Response (abridged):
Task: English semantic-search embeddings · CPU-only · commercial license · ≤2 GB RAM · latency-priority.
| Model | License | Params | ~Memory (fp32) | Context | MTEB (Retrieval avg) | Notes |
|---|
BAAI/bge-small-en-v1.5 | MIT | 33M | ~130 MB | 512 | strong for size | Fast on CPU, drop-in |
sentence-transformers/all-MiniLM-L6-v2 | Apache-2.0 | 22M | ~90 MB | 256 | solid baseline | Ubiquitous, very fast |
BAAI/bge-base-en-v1.5 | MIT | 109M | ~440 MB | 512 | higher than small | More accurate, ~3× slower |
Recommendation: Start with BAAI/bge-small-en-v1.5 — best quality-per-millisecond on CPU, MIT (commercial-safe), trivially under your RAM budget. Keep all-MiniLM-L6-v2 as the latency floor if bge-small is too slow at your QPS. If accuracy lags, bge-base-en-v1.5 still fits 2 GB and lifts retrieval quality.
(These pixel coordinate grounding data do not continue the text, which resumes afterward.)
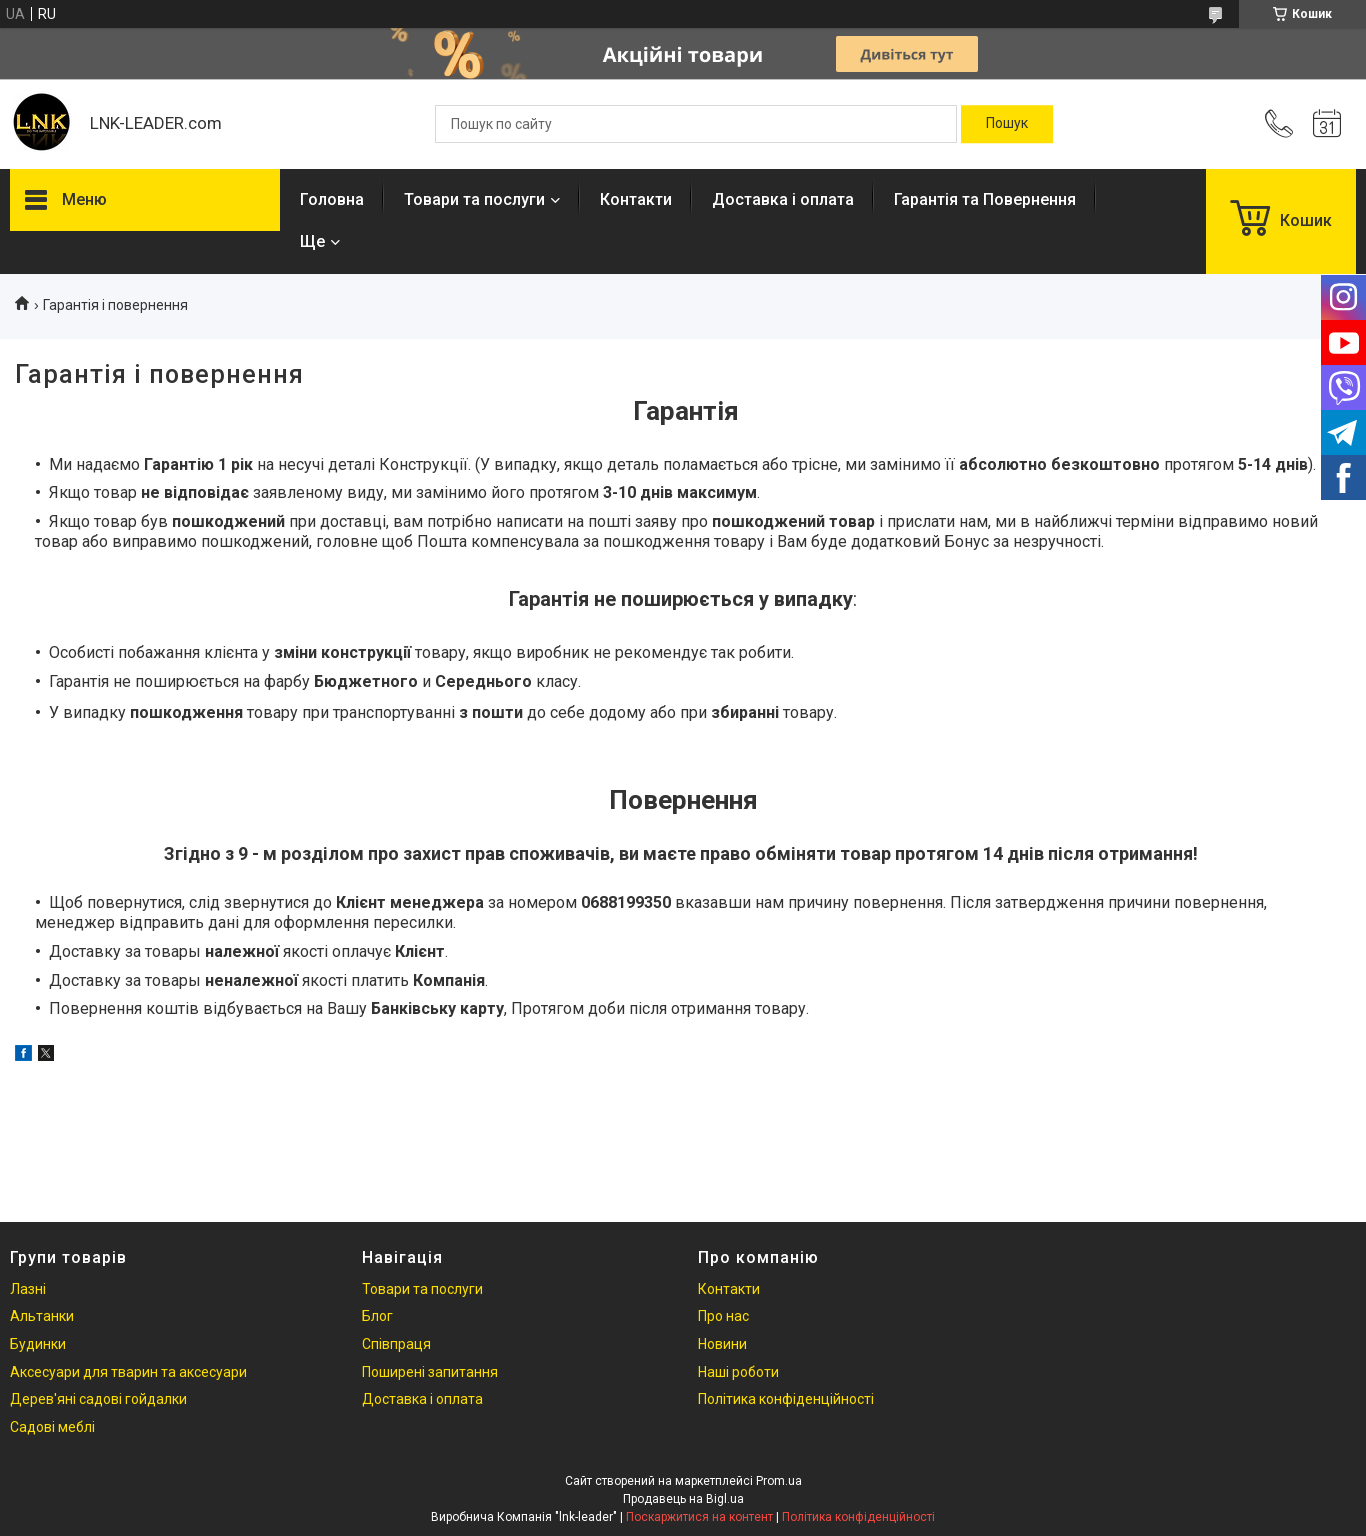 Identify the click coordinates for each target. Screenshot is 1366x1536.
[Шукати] (1007, 124)
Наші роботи (738, 1372)
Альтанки (42, 1316)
Verify: Benchmark all three on your ticket set with sentence-transformers before committing — MTEB averages don't always predict domain performance. Confirm current MTEB numbers on the live leaderboard, since rankings shift.
Notes
- The agent cites benchmarks by name and refuses to invent leaderboard numbers — when a figure is uncertain it says so and points you to the model card or live leaderboard.
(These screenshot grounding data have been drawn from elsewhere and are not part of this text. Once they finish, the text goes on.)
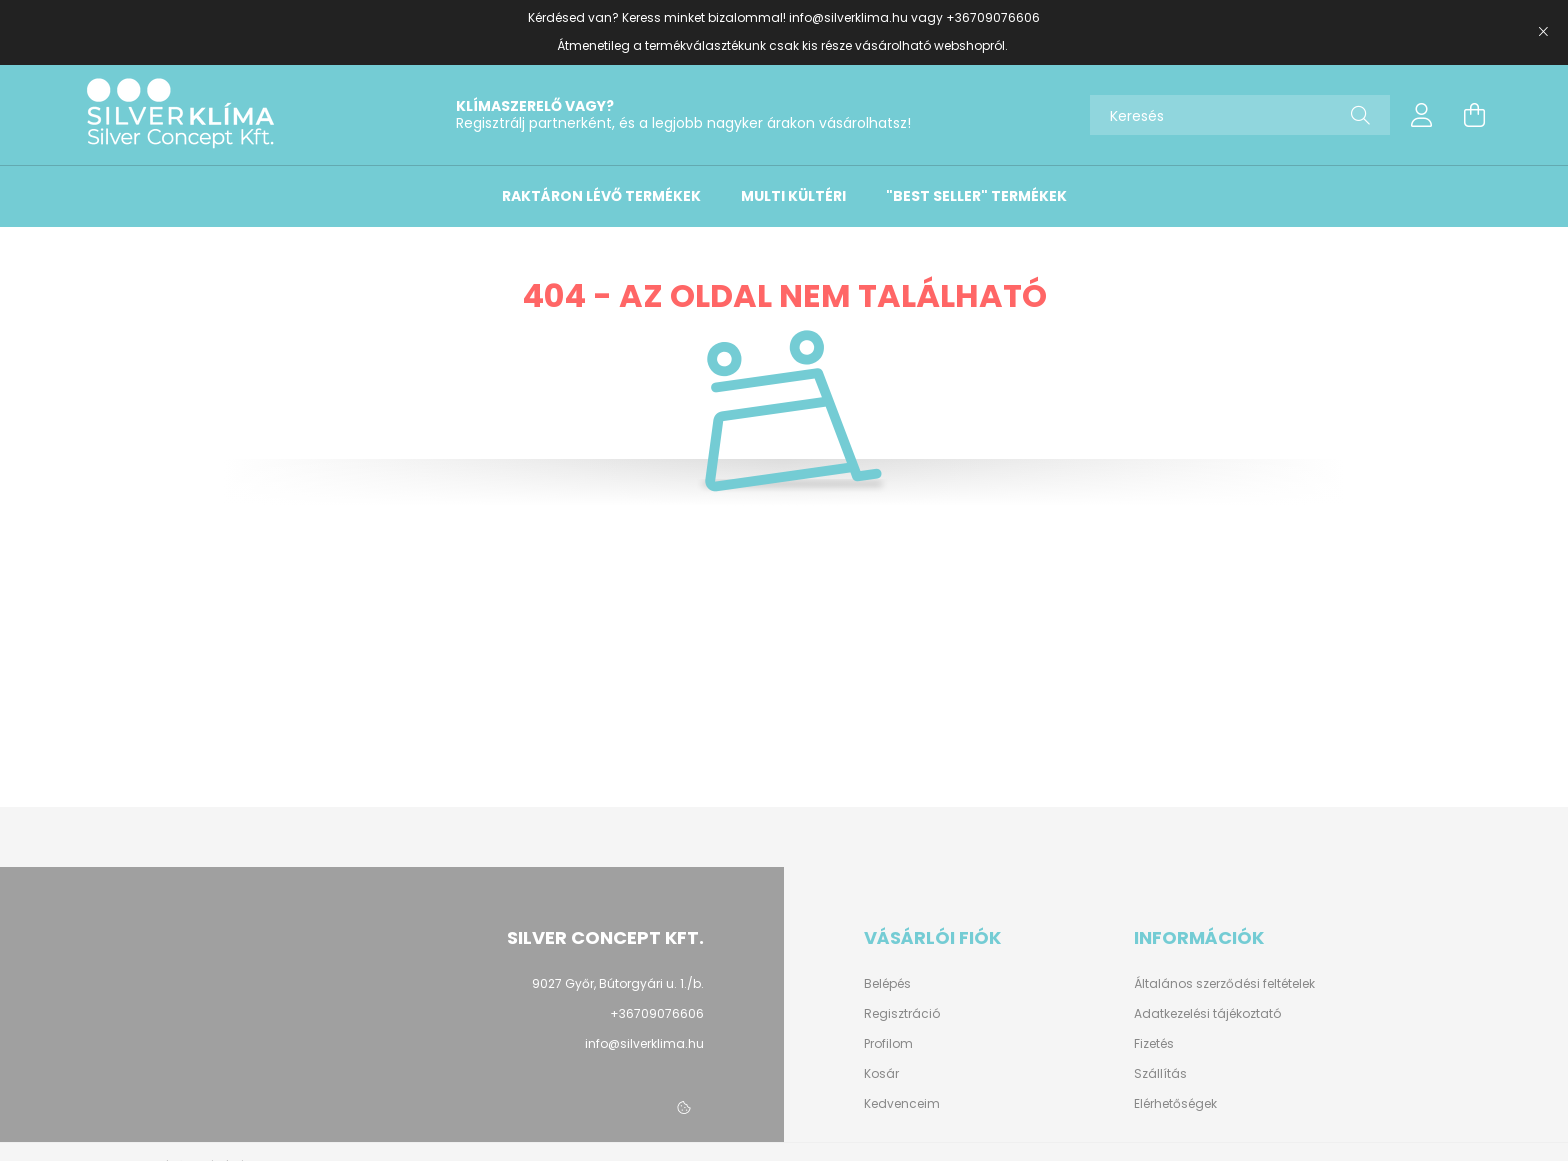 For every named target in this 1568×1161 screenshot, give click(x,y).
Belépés (887, 984)
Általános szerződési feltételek (1224, 984)
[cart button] (1474, 115)
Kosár (881, 1074)
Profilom (888, 1044)
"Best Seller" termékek (976, 196)
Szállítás (1160, 1074)
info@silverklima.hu (848, 17)
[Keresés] (1240, 115)
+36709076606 (993, 17)
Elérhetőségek (1175, 1104)
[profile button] (1422, 115)
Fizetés (1154, 1044)
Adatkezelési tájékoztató (1207, 1014)
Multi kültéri (793, 196)
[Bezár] (1543, 32)
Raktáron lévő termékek (601, 196)
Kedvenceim (902, 1104)
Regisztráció (902, 1014) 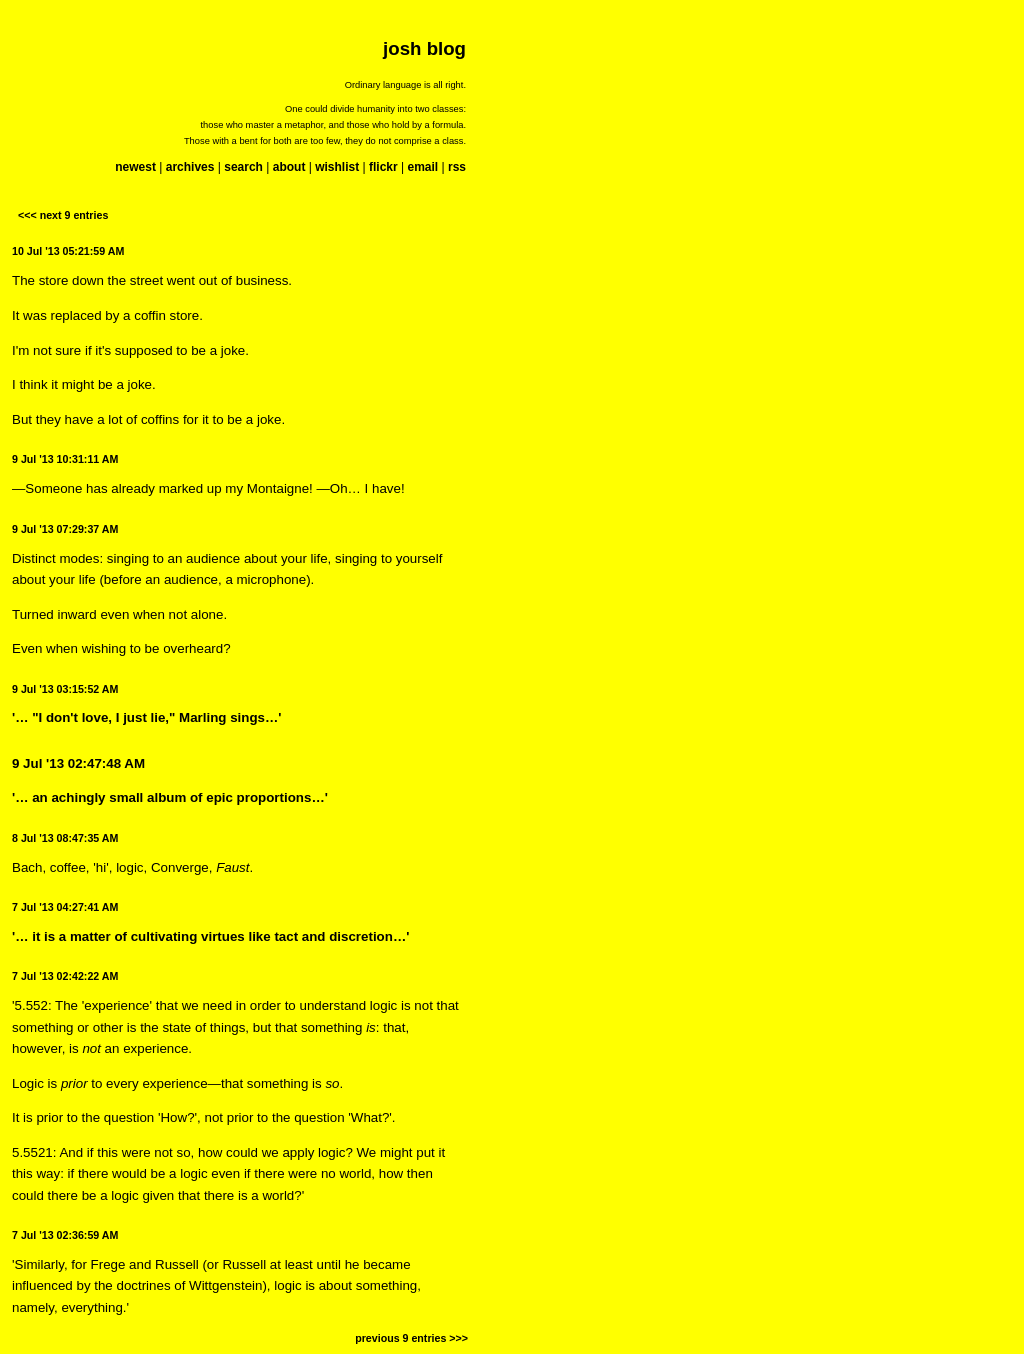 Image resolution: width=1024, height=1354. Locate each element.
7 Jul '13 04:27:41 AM (65, 907)
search (243, 167)
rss (457, 167)
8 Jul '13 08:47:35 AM (65, 838)
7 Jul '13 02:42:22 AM (65, 976)
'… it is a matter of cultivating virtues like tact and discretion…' (210, 936)
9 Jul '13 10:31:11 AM (65, 459)
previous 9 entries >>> (411, 1338)
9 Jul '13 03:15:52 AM (65, 689)
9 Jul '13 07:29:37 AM (65, 529)
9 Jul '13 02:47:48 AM (78, 763)
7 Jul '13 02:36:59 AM (65, 1235)
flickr (383, 167)
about (289, 167)
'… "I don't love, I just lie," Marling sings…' (147, 717)
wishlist (337, 167)
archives (190, 167)
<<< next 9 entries (63, 215)
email (422, 167)
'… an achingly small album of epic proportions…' (170, 797)
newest (135, 167)
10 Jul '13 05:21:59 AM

- Memory estimates are derived from parameter count and precision; the agent shows the arithmetic so you can sanity-check.
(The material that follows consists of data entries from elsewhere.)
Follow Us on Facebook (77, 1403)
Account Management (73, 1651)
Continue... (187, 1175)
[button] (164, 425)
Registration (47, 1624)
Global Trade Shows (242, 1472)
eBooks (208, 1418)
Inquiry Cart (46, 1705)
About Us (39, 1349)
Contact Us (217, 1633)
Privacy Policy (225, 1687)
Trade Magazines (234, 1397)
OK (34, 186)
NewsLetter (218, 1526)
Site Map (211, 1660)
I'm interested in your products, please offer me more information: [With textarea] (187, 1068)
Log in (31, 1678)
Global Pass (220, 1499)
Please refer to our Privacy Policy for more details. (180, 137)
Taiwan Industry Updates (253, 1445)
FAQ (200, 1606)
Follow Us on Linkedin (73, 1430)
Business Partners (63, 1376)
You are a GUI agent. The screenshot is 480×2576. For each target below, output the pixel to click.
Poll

- Model availability, licenses, and benchmark rankings change frequently. Treat the shortlist as a starting point and confirm details on huggingface.co/models and the relevant leaderboard.
- For long candidate lists or large model cards, prefer streaming (
.stream() / client.messages.stream) to avoid request timeouts.